What did the "A" sell for? I heard the "D" sold for $574,000. Also, I sure hope these are put in a museum and not someone's basement. Anyone know who bought them and for what purpose?


----------



## Tordoc (Apr 27, 2003)

enterprise_fan said:


> I don't know about the Alpha restoration but the Delta looks like it went through a cosmic cocoa storm on the way to New York. The shields must have been down around shuttle bays 2 and 3. :jest:


Looks like someone spilled their coffee on it.


----------



## Trek Ace (Jul 8, 2001)

I understand the stains to be grease from a cooking grille.


----------



## Jafo (Apr 22, 2005)

thank you!thank you!thank you!thank you!


----------



## cobywan (Oct 27, 2001)

The A went for about $240,000.


----------



## jay_barnes (Apr 11, 2002)

Wasn't that the four foot Enterprise D that was hung up near a grill and got all nasty?


----------



## Captain April (May 1, 2004)

Here's hoping they went to museums and not another damned Planet Hollywood.


----------



## vaderknight (Nov 8, 2005)

Those pics will help me with my 3d attempt on the Enterprise-D.

Excellent!!


----------



## Lloyd Collins (Sep 25, 2004)

jay_barnes said:


> Wasn't that the four foot Enterprise D that was hung up near a grill and got all nasty?
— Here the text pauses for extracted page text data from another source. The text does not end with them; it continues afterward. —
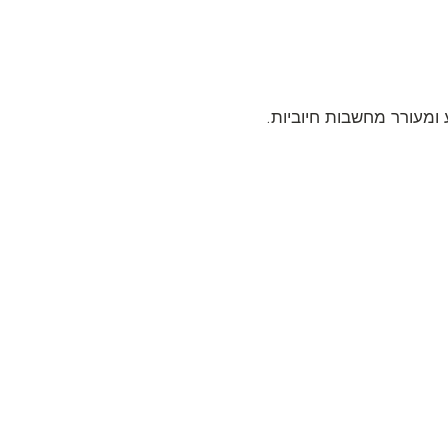
 ומעורר מחשבות חיוביות.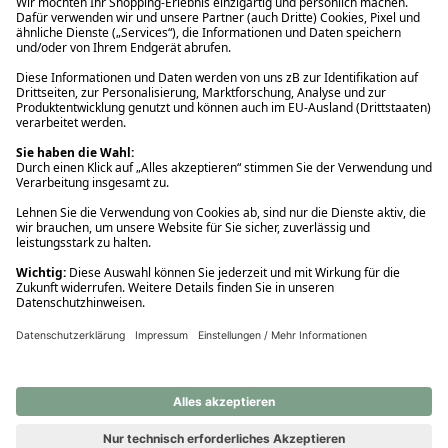
Ups! Da ist etwas schiefgelaufen. Bitte die Seite neu laden oder
nochmals versuchen.
Ups! Da ist etwas schiefgelaufen. Bitte die Seite neu laden oder
nochmals versuchen.
Ups! Da ist etwas schiefgelaufen. Bitte die Seite neu laden oder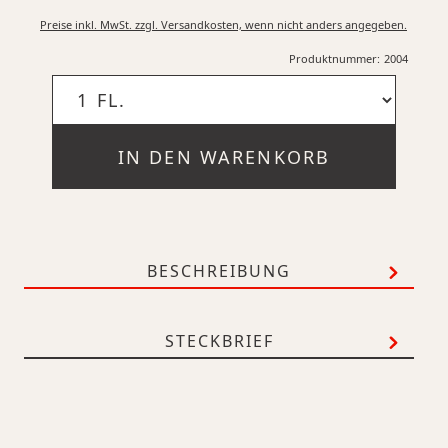
Preise inkl. MwSt. zzgl. Versandkosten, wenn nicht anders angegeben.
Produktnummer:
2004
IN DEN WARENKORB
BESCHREIBUNG
STECKBRIEF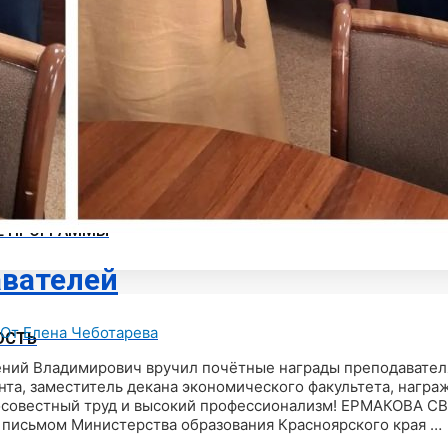
СИОНАЛЬНОГО ОБРАЗОВАНИЯ
ки
Е ПРОГРАММЫ
вателей
 От
Елена Чеботарева
ОСТЬ
Евгений Владимирович вручил почётные награды преподава
, заместитель декана экономического факультета, награ
росовестный труд и высокий профессионализм! ЕРМАКОВА
 письмом Министерства образования Красноярского края …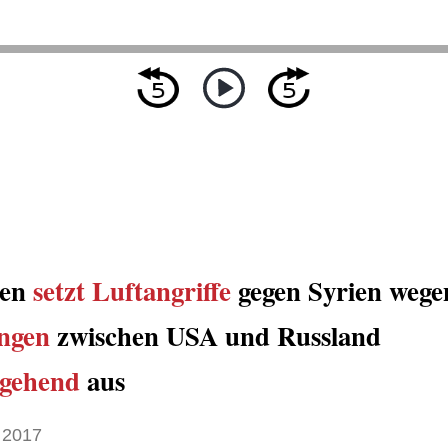
ien
setzt Luftangriffe
gegen Syrien wege
ngen
zwischen USA und Russland
rgehend
aus
 2017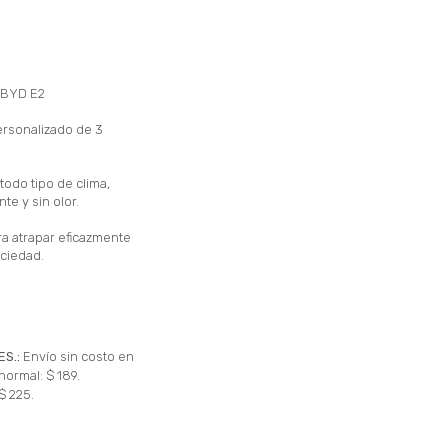
 BYD E2
ersonalizado de 3
 todo tipo de clima,
te y sin olor.
a atrapar eficazmente
uciedad.
ES.:
Envío sin costo en
normal: $ 189.
$ 225.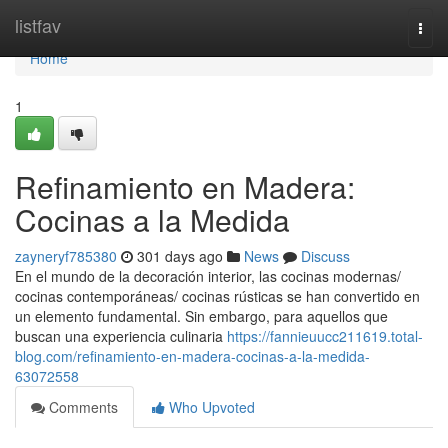
Home
listfav
Togg
navi
Home
1
Refinamiento en Madera:
Cocinas a la Medida
zayneryf785380
301 days ago
News
Discuss
En el mundo de la decoración interior, las cocinas modernas/
cocinas contemporáneas/ cocinas rústicas se han convertido en
un elemento fundamental. Sin embargo, para aquellos que
buscan una experiencia culinaria
https://fannieuucc211619.total-
blog.com/refinamiento-en-madera-cocinas-a-la-medida-
63072558
Comments
Who Upvoted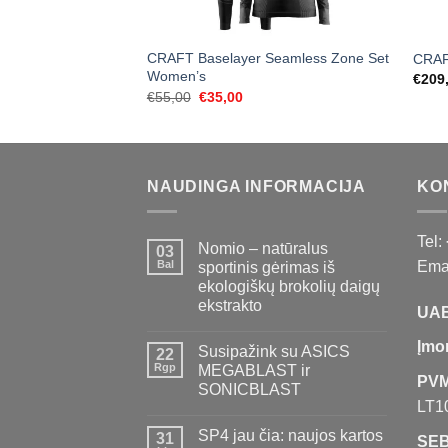
CRAFT Baselayer Seamless Zone Set
CRAF
Women’s
€
209
Original
Current
€
55,00
€
35,00
price
price
was:
is:
€55,00.
€35,00.
NAUDINGA INFORMACIJA
KO
Tel:
Nomio – natūralus
03
Bal
Emai
sportinis gėrimas iš
ekologiškų brokolių daigų
ekstrakto
UAB
Įmo
Susipažink su ASICS
22
Rgp
MEGABLAST ir
PVM
SONICBLAST
LT1
SP4 jau čia: naujos kartos
31
SEB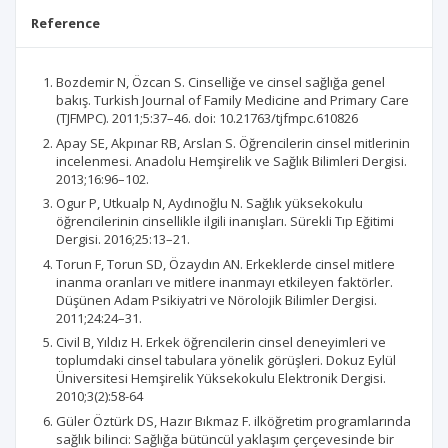
Reference
Bozdemir N, Özcan S. Cinselliğe ve cinsel sağlığa genel
bakış. Turkish Journal of Family Medicine and Primary Care
(TJFMPC). 2011;5:37–46. doi: 10.21763/tjfmpc.610826
Apay SE, Akpınar RB, Arslan S. Öğrencilerin cinsel mitlerinin
incelenmesi. Anadolu Hemşirelik ve Sağlık Bilimleri Dergisi.
2013;16:96–102.
Ogur P, Utkualp N, Aydınoğlu N. Sağlık yüksekokulu
öğrencilerinin cinsellikle ilgili inanışları. Sürekli Tıp Eğitimi
Dergisi. 2016;25:13–21.
Torun F, Torun SD, Özaydın AN. Erkeklerde cinsel mitlere
inanma oranları ve mitlere inanmayı etkileyen faktörler.
Düşünen Adam Psikiyatri ve Nörolojik Bilimler Dergisi.
2011;24:24–31.
Civil B, Yıldız H. Erkek öğrencilerin cinsel deneyimleri ve
toplumdaki cinsel tabulara yönelik görüşleri. Dokuz Eylül
Üniversitesi Hemşirelik Yüksekokulu Elektronik Dergisi.
2010;3(2):58-64
Güler Öztürk DS, Hazır Bıkmaz F. ilköğretim programlarında
sağlık bilinci: Sağlığa bütüncül yaklaşım çerçevesinde bir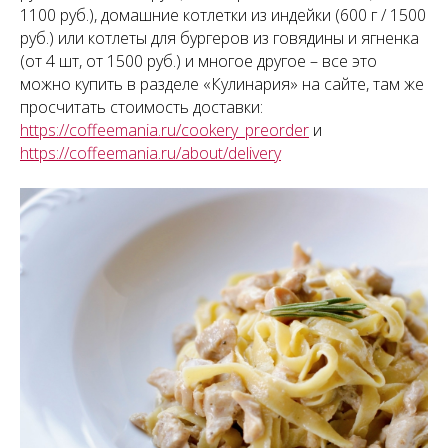
1100 руб.), домашние котлетки из индейки (600 г / 1500
руб.) или котлеты для бургеров из говядины и ягненка
(от 4 шт, от 1500 руб.) и многое другое – все это
можно купить в разделе «Кулинария» на сайте, там же
просчитать стоимость доставки:
https://coffeemania.ru/cookery_preorder
и
https://coffeemania.ru/about/delivery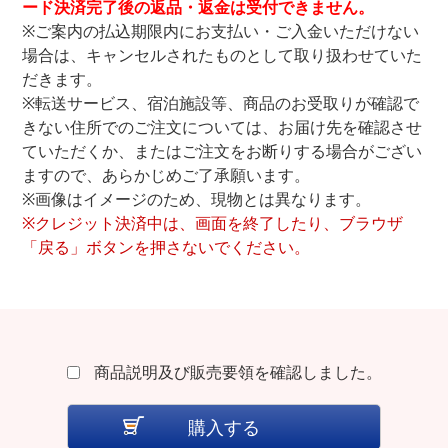
ード決済完了後の返品・返金は受付できません。
※ご案内の払込期限内にお支払い・ご入金いただけない
場合は、キャンセルされたものとして取り扱わせていた
だきます。
※転送サービス、宿泊施設等、商品のお受取りが確認で
きない住所でのご注文については、お届け先を確認させ
ていただくか、またはご注文をお断りする場合がござい
ますので、あらかじめご了承願います。
※画像はイメージのため、現物とは異なります。
※クレジット決済中は、画面を終了したり、ブラウザ
「戻る」ボタンを押さないでください。
商品説明及び販売要領を確認しました。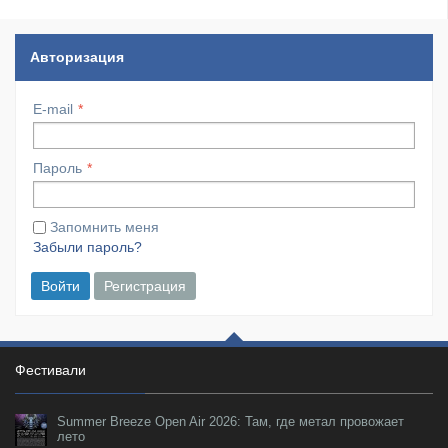
Авторизация
E-mail
Пароль
Запомнить меня
Забыли пароль?
Войти
Регистрация
Фестивали
Summer Breeze Open Air 2026: Там, где метал провожает
лето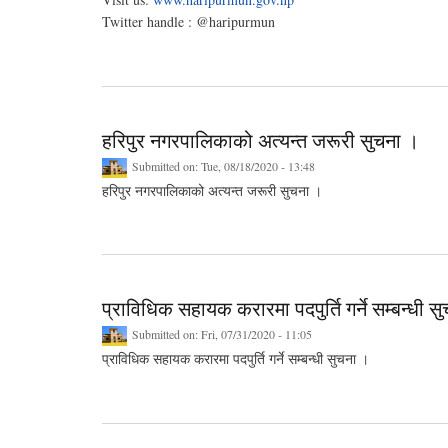
Twitter handle : @haripurmun
हरिपुर नगरपालिकाको अत्यन्त जरूरी सुचना ।
Submitted on:
Tue, 08/18/2020 - 13:48
हरिपुर नगरपालिकाको अत्यन्त जरूरी सुचना ।
प्राविधिक सहायक करारमा पदपुर्ति गर्ने सम्बन्धी स
Submitted on:
Fri, 07/31/2020 - 11:05
प्राविधिक सहायक करारमा पदपुर्ति गर्ने सम्बन्धी सुचना ।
Yes, it just appeared one day, on a couch, at Paramount.

I notice the starboard side of the engineering section, the caved in hole. How about all the stains, might be grease.


----------



## fluke (Feb 27, 2001)

THANK YOU John!!!!!


----------



## StarshipClass (Aug 13, 2003)

Tordoc said:


> Looks like someone spilled their coffee on it.


*Nooooooo! * What a waste of perfectly good coffee!


----------



## John P (Sep 1, 1999)

That's the 6-foot D. The original, which was also repainted and used in Generations.


----------



## sliuman (Mar 23, 2004)

Karl,

I think these have just become the de facto reference pictures for the Enterprise IMHO. We couldn't ask for anything better. Looks like you got real close and personal with it, too!! (Something we'd all like to do!!)

Great pictures. I thank you and so does my wallet for not having to dig in and buy the Big-E to get such great pix. (Not that I could have anyway, of course.)

Cheers :thumbsup:
Steve liu


----------



## Nektu (Aug 15, 2001)

*dead link?....*

I tried the link a few minutes ago, and it appears to be dead....
I saw the pics yesterday, and they were amazing! Is there another way to find these?

Thanks,

KK


----------



## Treadwell (Aug 22, 2002)

The grill thing happened BEFORE Generations. What we see here is its refurbishment for that film.


----------



## sliuman (Mar 23, 2004)

Think they're back up now...the pages have been updated for layout and to add pics.


----------



## ilbasso (Jun 7, 2006)

This was obviously a labor of love (and reverence!!) by someone who really knew what they were doing. Thank you, thank you for such a professional job of documenting this beautiful work of art!


----------



## klgonsneedbotox (Jun 8, 2005)

Excellent pictures...thank you very much...

I can't help but feel like I have just flipped through a book of autopsy photos... :


----------



## Nova Designs (Oct 10, 2000)

OMFG these pictures are awesome! Thank you thank you thank you thank you thank you thank you thank you thank you thank you thank you thank you thank you thank you thank you thank you thank you thank you thank you thank you thank you thank you thank you thank you thank you thank you !!!!!


I will now commence my uber CG build of the 1701-D. These pics were all I needed. Now my 1701 and Refit will have a companion!


----------



## mb1k (May 6, 2002)

*Thanks to Karl Tate & John*

As with others, I AM NOW READY. Just wish there were one or two more images of the STMP VIP lounge, I've always wondered about the interior details of that and the botanical gardens.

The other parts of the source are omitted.